**Task description**
Look through the records, and wherever the string "tasarımcısı" turns up, copy out that line.
Start of Recorded information
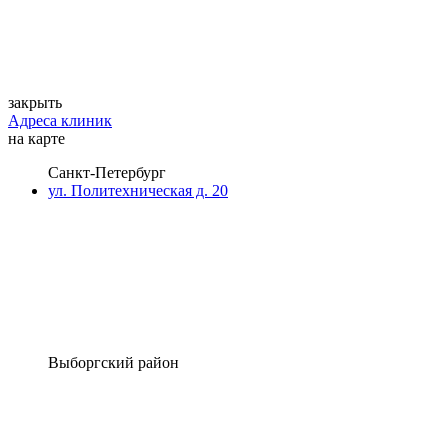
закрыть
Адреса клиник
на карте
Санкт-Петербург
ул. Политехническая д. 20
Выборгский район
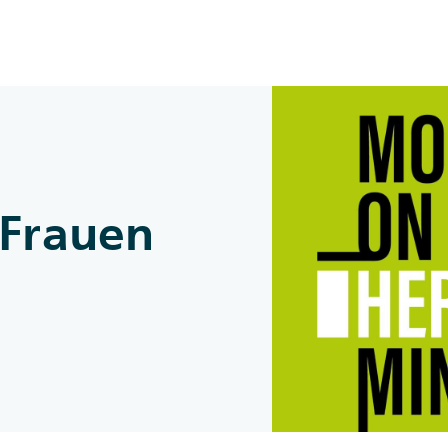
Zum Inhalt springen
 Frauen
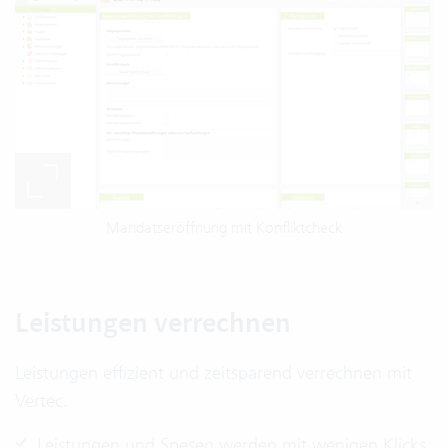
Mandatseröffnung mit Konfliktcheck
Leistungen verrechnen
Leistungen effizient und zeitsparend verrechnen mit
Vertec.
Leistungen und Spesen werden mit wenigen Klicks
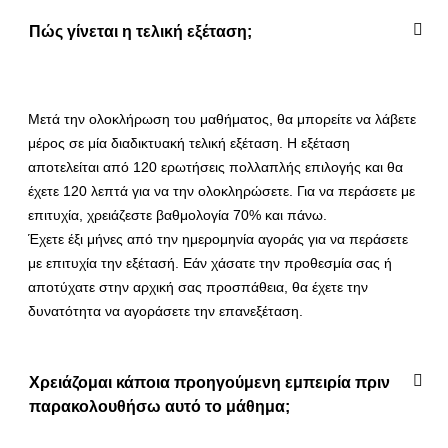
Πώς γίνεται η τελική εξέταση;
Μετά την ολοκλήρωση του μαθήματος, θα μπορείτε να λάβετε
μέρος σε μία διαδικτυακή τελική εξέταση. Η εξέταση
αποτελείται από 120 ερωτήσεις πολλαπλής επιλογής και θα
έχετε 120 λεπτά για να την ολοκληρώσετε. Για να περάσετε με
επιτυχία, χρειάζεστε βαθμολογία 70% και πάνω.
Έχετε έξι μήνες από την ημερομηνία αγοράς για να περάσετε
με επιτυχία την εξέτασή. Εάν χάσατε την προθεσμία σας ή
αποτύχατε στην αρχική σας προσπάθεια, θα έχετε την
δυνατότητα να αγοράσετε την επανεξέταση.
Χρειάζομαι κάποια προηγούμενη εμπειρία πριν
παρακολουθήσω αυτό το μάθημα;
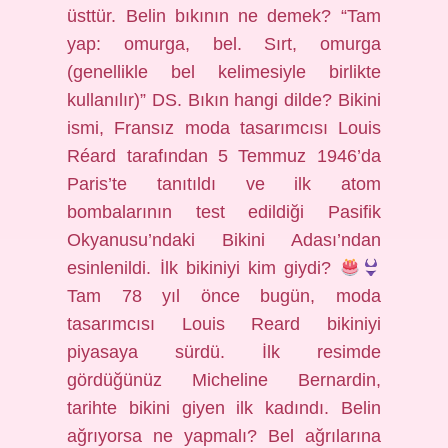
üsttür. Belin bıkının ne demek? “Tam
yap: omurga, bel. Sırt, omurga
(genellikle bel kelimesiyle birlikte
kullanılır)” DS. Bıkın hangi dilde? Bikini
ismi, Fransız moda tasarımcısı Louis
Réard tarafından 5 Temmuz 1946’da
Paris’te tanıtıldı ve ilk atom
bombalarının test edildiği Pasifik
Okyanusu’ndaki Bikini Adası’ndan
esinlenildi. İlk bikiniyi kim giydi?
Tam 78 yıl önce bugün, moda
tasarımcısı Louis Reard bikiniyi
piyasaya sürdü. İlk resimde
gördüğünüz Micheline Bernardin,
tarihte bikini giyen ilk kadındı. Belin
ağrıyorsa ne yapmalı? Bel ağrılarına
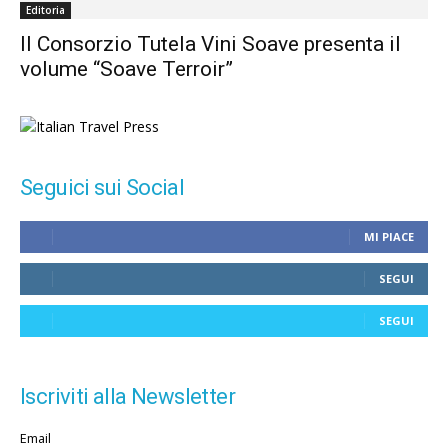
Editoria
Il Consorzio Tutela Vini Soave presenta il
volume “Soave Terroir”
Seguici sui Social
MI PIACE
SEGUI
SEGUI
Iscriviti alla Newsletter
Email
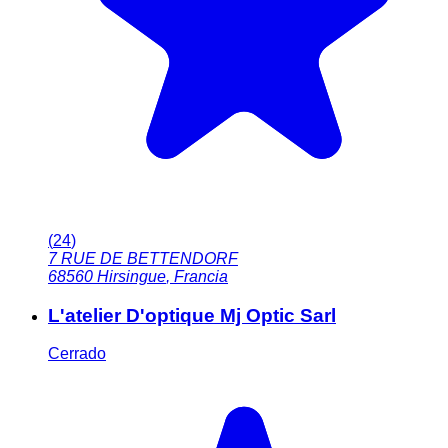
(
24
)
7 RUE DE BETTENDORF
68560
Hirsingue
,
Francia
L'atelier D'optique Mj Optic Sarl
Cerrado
End of Recorded information
Start of Recorded information
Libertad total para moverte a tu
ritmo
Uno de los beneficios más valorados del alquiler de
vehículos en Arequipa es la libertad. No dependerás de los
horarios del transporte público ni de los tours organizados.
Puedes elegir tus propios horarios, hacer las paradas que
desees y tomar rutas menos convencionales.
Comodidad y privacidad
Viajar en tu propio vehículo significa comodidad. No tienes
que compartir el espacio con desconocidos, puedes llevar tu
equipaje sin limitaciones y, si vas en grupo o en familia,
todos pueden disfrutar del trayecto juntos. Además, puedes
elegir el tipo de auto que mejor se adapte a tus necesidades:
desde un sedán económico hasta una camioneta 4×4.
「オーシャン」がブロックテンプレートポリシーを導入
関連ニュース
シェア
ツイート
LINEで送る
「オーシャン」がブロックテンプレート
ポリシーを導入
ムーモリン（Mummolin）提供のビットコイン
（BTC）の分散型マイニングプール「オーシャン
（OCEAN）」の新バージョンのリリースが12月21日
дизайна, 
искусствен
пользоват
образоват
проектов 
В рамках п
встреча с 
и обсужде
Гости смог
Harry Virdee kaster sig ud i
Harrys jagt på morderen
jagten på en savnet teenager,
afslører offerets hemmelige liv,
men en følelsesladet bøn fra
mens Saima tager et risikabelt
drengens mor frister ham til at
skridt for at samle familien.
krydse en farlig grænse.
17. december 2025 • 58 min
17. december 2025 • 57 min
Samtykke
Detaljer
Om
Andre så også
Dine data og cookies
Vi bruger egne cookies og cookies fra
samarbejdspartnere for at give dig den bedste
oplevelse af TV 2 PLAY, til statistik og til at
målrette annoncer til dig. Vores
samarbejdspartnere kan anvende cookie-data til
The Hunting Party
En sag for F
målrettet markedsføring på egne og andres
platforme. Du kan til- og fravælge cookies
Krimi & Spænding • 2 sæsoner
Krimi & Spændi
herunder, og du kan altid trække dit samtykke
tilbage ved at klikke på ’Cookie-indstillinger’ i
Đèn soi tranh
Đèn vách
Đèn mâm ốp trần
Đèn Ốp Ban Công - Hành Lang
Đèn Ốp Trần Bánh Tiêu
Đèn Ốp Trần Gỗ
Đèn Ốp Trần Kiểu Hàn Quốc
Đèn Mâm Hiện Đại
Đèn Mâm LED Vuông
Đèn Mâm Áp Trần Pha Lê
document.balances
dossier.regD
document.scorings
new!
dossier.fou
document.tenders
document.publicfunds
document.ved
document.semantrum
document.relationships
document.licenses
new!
End of Recorded information
**Written solution**
ismi, Fransız moda tasarımcısı Louis
tasarımcısı Louis Reard bikiniyi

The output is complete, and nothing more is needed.